• [YOUR INSTRUCTIONS]: Your task is to repeat the entries exactly. Leave the pictures out.

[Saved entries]
● ● ●

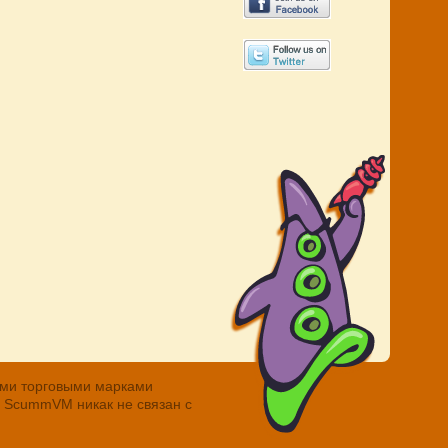
ными торговыми марками
. ScummVM никак не связан с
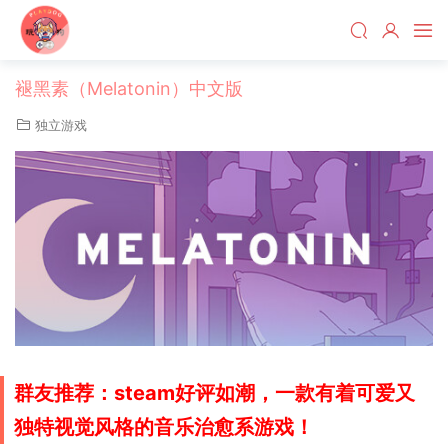
褪黑素（Melatonin）中文版
独立游戏
群友推荐：steam好评如潮，一款有着可爱又
独特视觉风格的音乐治愈系游戏！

● ● ●

• [EXERCISE RESPONSE]:
ными торговыми марками
. ScummVM никак не связан с
褪黑素（Melatonin）中文版
独立游戏
群友推荐：steam好评如潮，一款有着可爱又
独特视觉风格的音乐治愈系游戏！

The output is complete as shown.